Copy the entries below exactly; any picture among them should be left out.
- - -
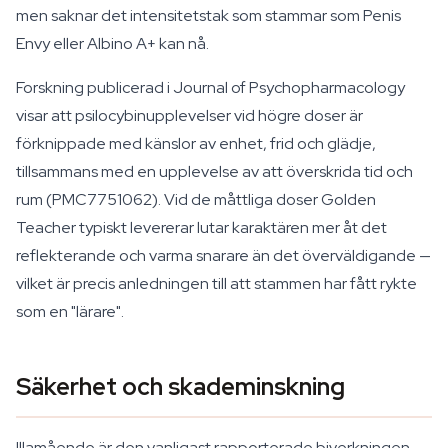
men saknar det intensitetstak som stammar som Penis
Envy eller Albino A+ kan nå.
Forskning publicerad i Journal of Psychopharmacology
visar att psilocybinupplevelser vid högre doser är
förknippade med känslor av enhet, frid och glädje,
tillsammans med en upplevelse av att överskrida tid och
rum (PMC7751062). Vid de måttliga doser Golden
Teacher typiskt levererar lutar karaktären mer åt det
reflekterande och varma snarare än det överväldigande —
vilket är precis anledningen till att stammen har fått rykte
som en "lärare".
Säkerhet och skademinskning
Illamående är den vanligast rapporterade biverkningen,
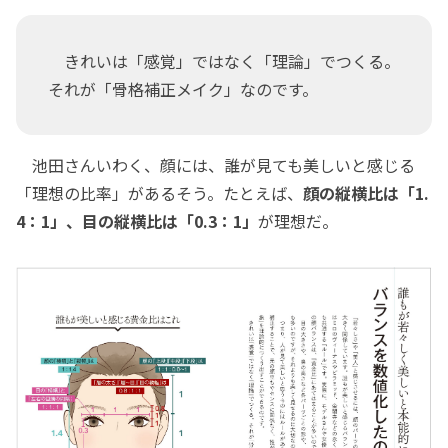
きれいは「感覚」ではなく「理論」でつくる。
それが「骨格補正メイク」なのです。
池田さんいわく、顔には、誰が見ても美しいと感じる
「理想の比率」があるそう。たとえば、
顔の縦横比は「1.
4：1」、目の縦横比は「0.3：1」
が理想だ。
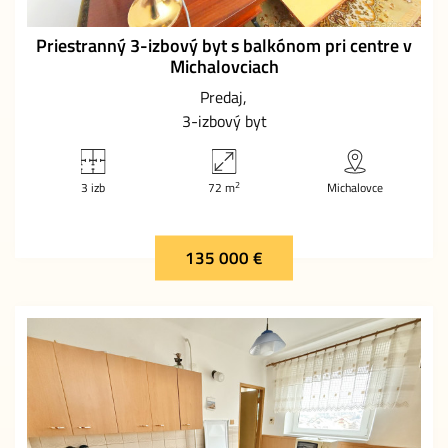
Priestranný 3-izbový byt s balkónom pri centre v
Michalovciach
Predaj
3-izbový byt
2
3 izb
72 m
Michalovce
135 000 €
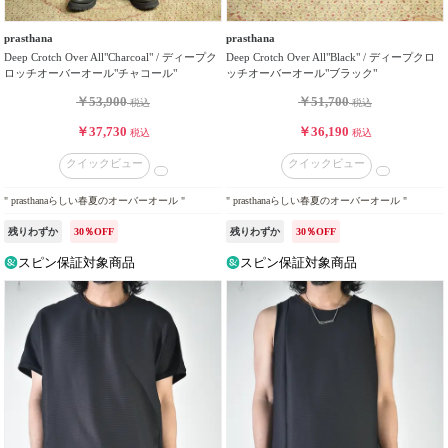
prasthana
prasthana
Deep Crotch Over All"Charcoal" / ディープク
Deep Crotch Over All"Black" / ディープクロ
ロッチオーバーオール"チャコール"
ッチオーバーオール"ブラック"
￥53,900
￥51,700
税込
税込
￥37,730
￥36,190
税込
税込
クイックビュー
クイックビュー
" prasthanaらしい春夏のオーバーオール "
" prasthanaらしい春夏のオーバーオール "
残りわずか
30％OFF
残りわずか
30％OFF
スピン保証対象商品
スピン保証対象商品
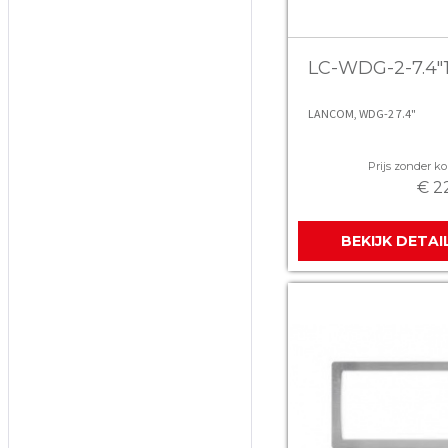
LC-WDG-2-7.4"
LANCOM, WDG-2 7.4"
Prijs zonder kor
€ 2
BEKIJK DETAI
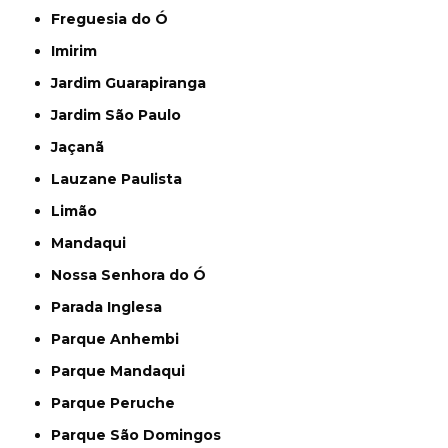
Freguesia do Ó
Imirim
Jardim Guarapiranga
Jardim São Paulo
Jaçanã
Lauzane Paulista
Limão
Mandaqui
Nossa Senhora do Ó
Parada Inglesa
Parque Anhembi
Parque Mandaqui
Parque Peruche
Parque São Domingos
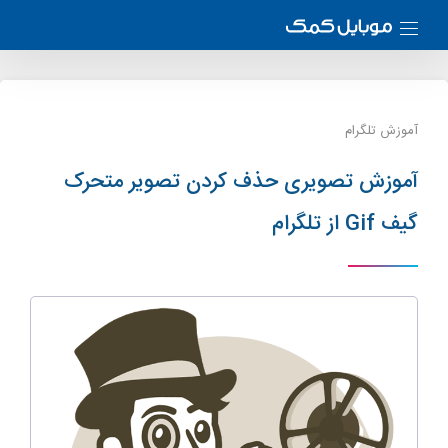
آموزش تلگرام
آموزش تصویری حذف کردن تصویر متحرک
گیف Gif از تلگرام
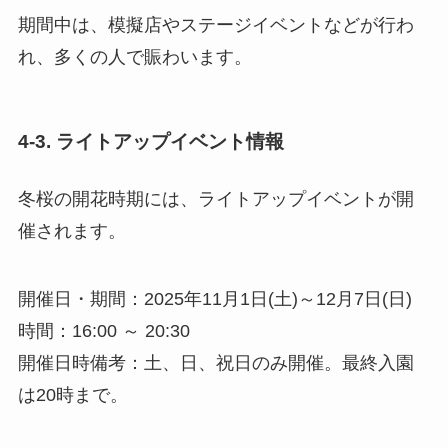
期間中は、模擬店やステージイベントなどが行わ
れ、多くの人で賑わいます。
4-3. ライトアップイベント情報
冬桜の開花時期には、ライトアップイベントが開
催されます。
開催日・期間：2025年11月1日(土)～12月7日(日)
時間：16:00 ～ 20:30
開催日時備考：土、日、祝日のみ開催。最終入園
は20時まで。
- - -
● **Task output**
men saknar det intensitetstak som stammar som Penis
Envy eller Albino A+ kan nå.
Forskning publicerad i Journal of Psychopharmacology
visar att psilocybinupplevelser vid högre doser är
förknippade med känslor av enhet, frid och glädje,
tillsammans med en upplevelse av att överskrida tid och
rum (PMC7751062). Vid de måttliga doser Golden
Teacher typiskt levererar lutar karaktären mer åt det
reflekterande och varma snarare än det överväldigande —
vilket är precis anledningen till att stammen har fått rykte
som en "lärare".
Säkerhet och skademinskning
Illamående är den vanligast rapporterade biverkningen,
きれいは「感覚」ではなく「理論」でつくる。
それが「骨格補正メイク」なのです。
池田さんいわく、顔には、誰が見ても美しいと感じる
「理想の比率」があるそう。たとえば、
顔の縦横比は「1.
4：1」、目の縦横比は「0.3：1」
が理想だ。
Priestranný 3-izbový byt s balkónom pri centre v
Michalovciach
Predaj
3-izbový byt
2
3 izb
72 m
Michalovce
135 000 €
prasthana
prasthana
Deep Crotch Over All"Charcoal" / ディープク
Deep Crotch Over All"Black" / ディープクロ
ロッチオーバーオール"チャコール"
ッチオーバーオール"ブラック"
￥53,900
￥51,700
税込
税込
￥37,730
￥36,190
税込
税込
クイックビュー
クイックビュー
" prasthanaらしい春夏のオーバーオール "
" prasthanaらしい春夏のオーバーオール "
残りわずか
30％OFF
残りわずか
30％OFF
スピン保証対象商品
スピン保証対象商品
LC-WDG-2-7.4"
LANCOM, WDG-2 7.4"
Prijs zonder kor
€ 2
BEKIJK DETAI
Freguesia do Ó
Imirim
Jardim Guarapiranga
Jardim São Paulo
Jaçanã
Lauzane Paulista
Limão
Mandaqui
Nossa Senhora do Ó
Parada Inglesa
Parque Anhembi
Parque Mandaqui
Parque Peruche
Parque São Domingos
آموزش تلگرام
آموزش تصویری حذف کردن تصویر متحرک
گیف Gif از تلگرام
期間中は、模擬店やステージイベントなどが行わ
れ、多くの人で賑わいます。
4-3. ライトアップイベント情報
冬桜の開花時期には、ライトアップイベントが開
催されます。
開催日・期間：2025年11月1日(土)～12月7日(日)
時間：16:00 ～ 20:30
開催日時備考：土、日、祝日のみ開催。最終入園
は20時まで。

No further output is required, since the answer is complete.